Allan decided to do some study by correspondence so we moved to Aboriginal Settlement about 50 kilometres from Tennant Creek.About 500 km north of Alice. We often would go for the weekend to Alice , Mount Isa and at times to Darwin. Darwin was further to go about 800 kms.

After five years we went to Canberra and lived there about 15 years before coming north to Brisbane. We left the Territory in December with temperatures of about 40 degrees C and froze in Canberra at about 20 degrees C that first summer and winter although I was more climatised by then.

When we went back in the nineties for a visit, I could have stayed there. I missed it and even now thinking about it, it pulls you back. The outback is beautiful and after it rains the desert blooms it only takes 14 days after the rain for the flowers to be up. Die quickly too but while they bloom, beautiful.

Not that it is the same to live there now. It was primitive, we could go to the pictures once a week which were old ,often used to breakdown. The seats were canvas and as they broke they just tacked them up a bit till the next time. We had balls either at the hotel or at the Memorial Club. The only bitumen roads were from Alice Spring to Darwin and from the Three Ways to Mout Isa. The junction was about 30 kms from Tennant. We drove from Tennant to South Aust. To visit parents and from The Alice down it was dirt with dust about a foot on each side. This was in the sixties. That road is bitumen now.

There used to be a train from The Alice to Adelaide, the Ghan, one each way once a week. Often it used to have washouts and there you were. Been on it once when we left. Some how the Government payed for our transfer as Allan worked at Parliament House so moving was easy. The car went on and we spend two days and one night on it. We got of at Port Augusta to visit parents in Jamestown.
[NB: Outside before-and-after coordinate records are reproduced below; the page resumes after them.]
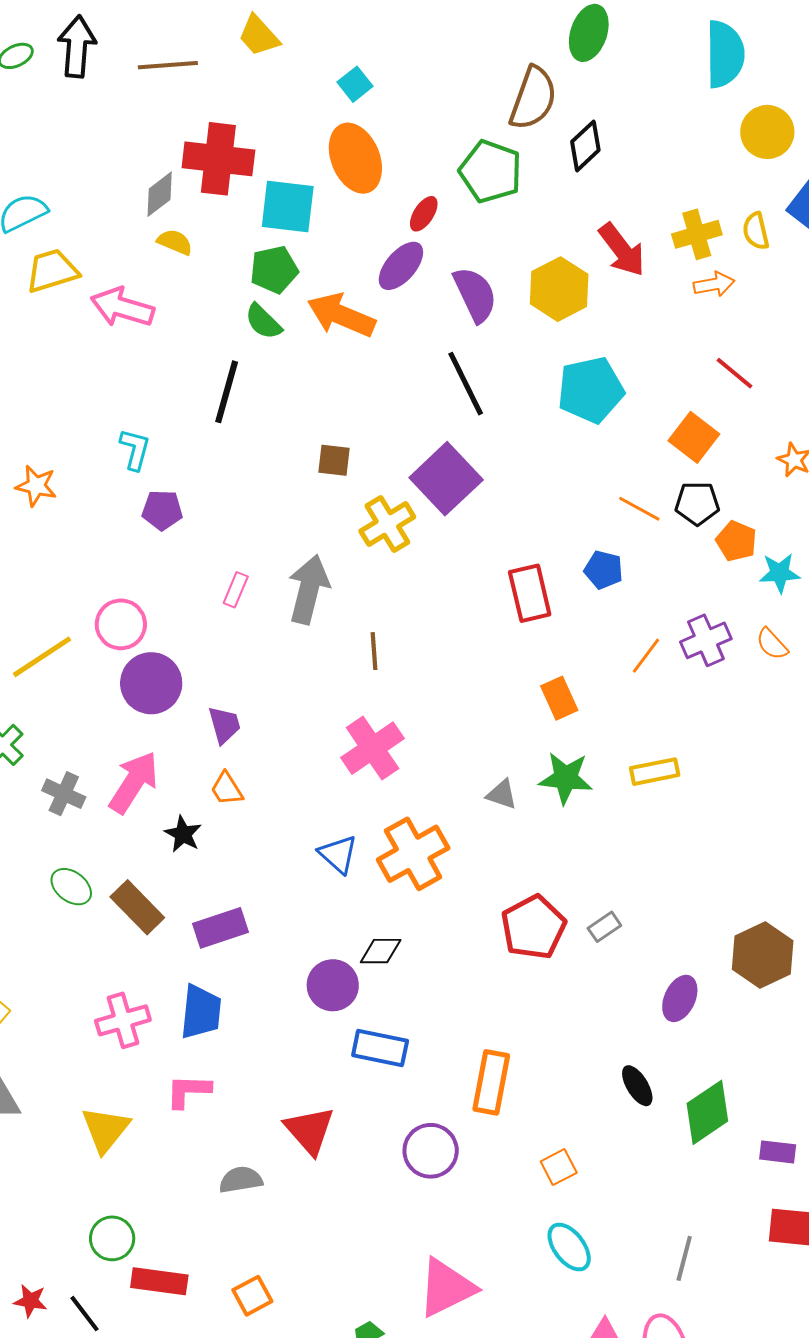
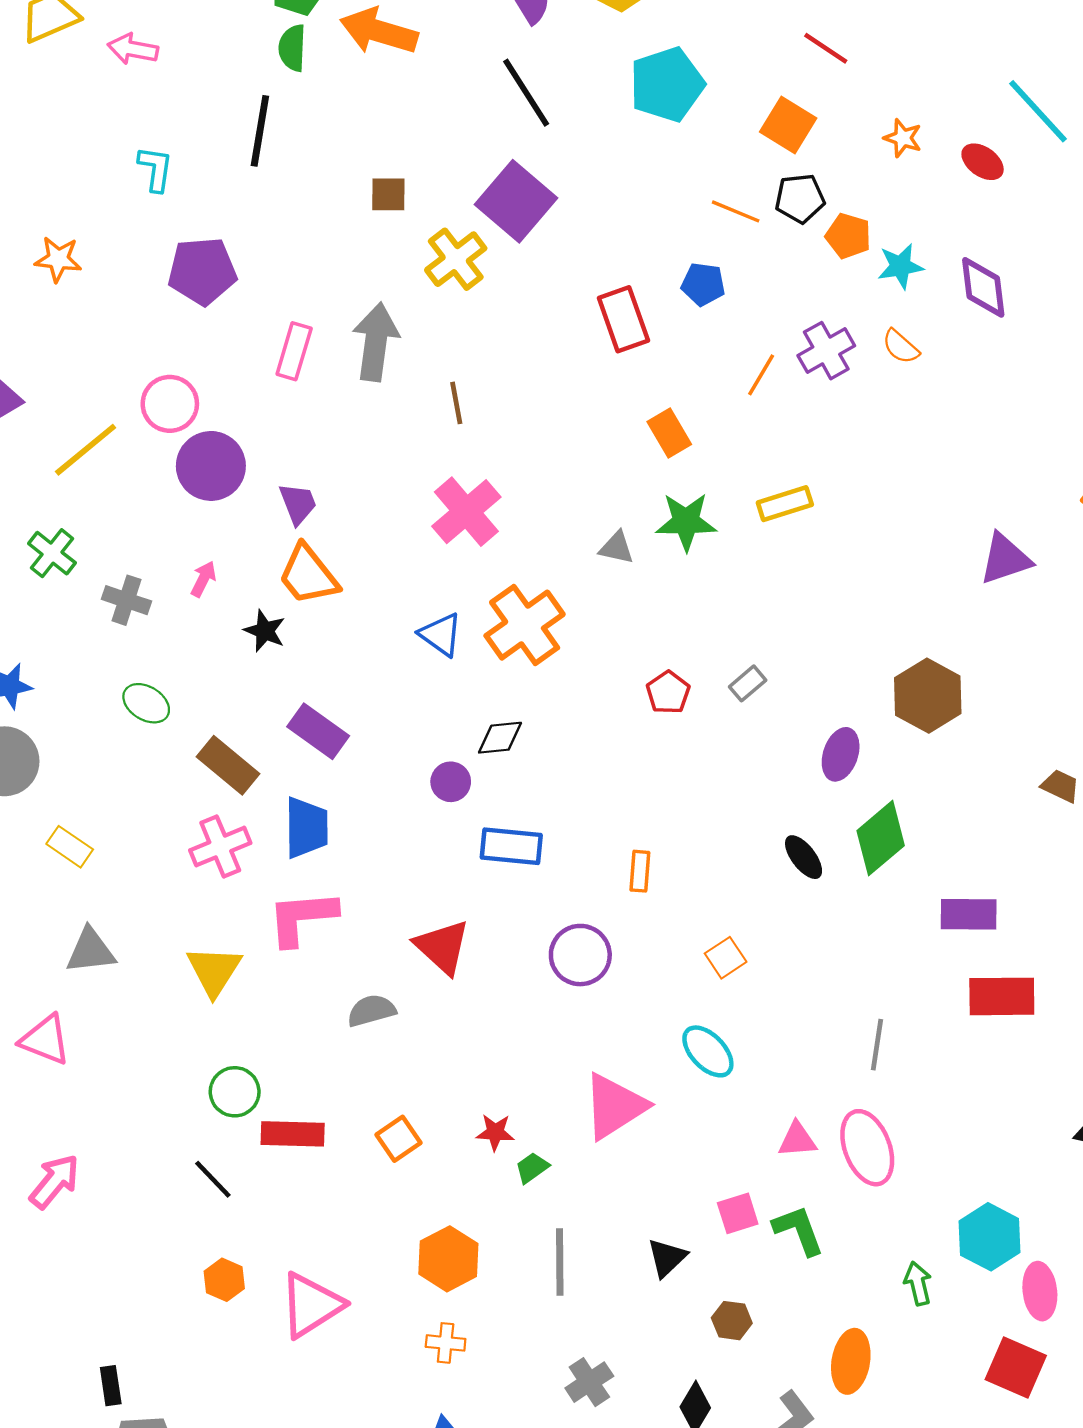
pink arrow: (122, 307) -> (133, 49), size x0.7
green semicircle: (263, 322) -> (292, 48), turned 54
cyan L-shape: (135, 449) -> (156, 169), moved
purple pentagon: (162, 510) -> (202, 271), size x1.5
pink rectangle: (236, 590) -> (294, 351), size x1.4
pink arrow: (134, 782) -> (203, 579), size x0.5
orange trapezoid: (227, 789) -> (308, 575), size x1.6
brown rectangle: (137, 907) -> (228, 765), moved
red pentagon: (533, 927) -> (668, 692), size x0.6
purple rectangle: (220, 928) -> (318, 731), turned 60
purple circle: (333, 985) -> (451, 782), size x0.7
orange rectangle: (491, 1082) -> (640, 871), size x0.6
pink L-shape: (188, 1091) -> (302, 918), size x1.4
green diamond: (707, 1112) -> (881, 838), moved
purple rectangle: (778, 1152) -> (969, 914), size x1.4
cyan ellipse: (569, 1247) -> (708, 1051), moved
red star: (30, 1301) -> (495, 1132), moved

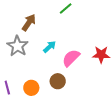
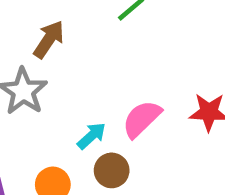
cyan arrow: (50, 47) -> (92, 136), moved

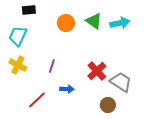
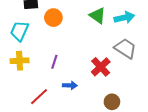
orange circle: (66, 23) -> (53, 18), moved
yellow cross: (18, 65) -> (20, 61), turned -30
gray trapezoid: (121, 82) -> (125, 48), moved

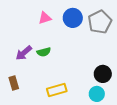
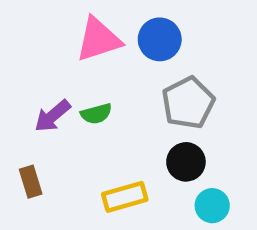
pink triangle: (45, 18) -> (98, 39), size x1.6
gray pentagon: (100, 22) -> (188, 103), moved
black circle: (103, 74) -> (186, 162), moved

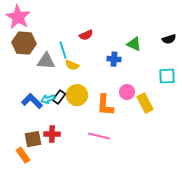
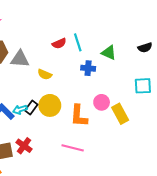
cyan line: (63, 50) -> (78, 42), moved
gray triangle: (46, 61) -> (20, 59), moved
red cross: (52, 134) -> (24, 146), turned 35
Now the track has been moved as well as the road and breakdowns do not happen too often and it goes from Adelaide to Darwin. It is a tourist attraction and a lot of people use it. Now they have a picture theatre, airconditioned, a swimming pool and it even has suburbs. We used to drive to the large tanks, that water was for the cattle and swim in there. Have a picnic with towels over our heads whist we ate. Our drinking water came from artisian bores which you had to put in the fridge overnight else you could not drink it. It smelled. Allan had to send away samples from time to time and it came back as not fit for human consumption but we all drank it. Perhaps that’s why both of us never suffer from drinking any local water wherever we go. Water in the creeks is non existent but when it rained it poured. After not seeing rain for 6 months took a photo of it as it hit the water tanks. Alice Springs also has changed a lot and Darwin was rebuild after the cyclone hit it in the eighties and off course all of the towns have grown. Better send this.

I hope you were not bored reading my rambling but perhaps you can imagen when you see this show Alice [Flying Doctors...]. I have not seen it so cannot tell you if it was filmed there.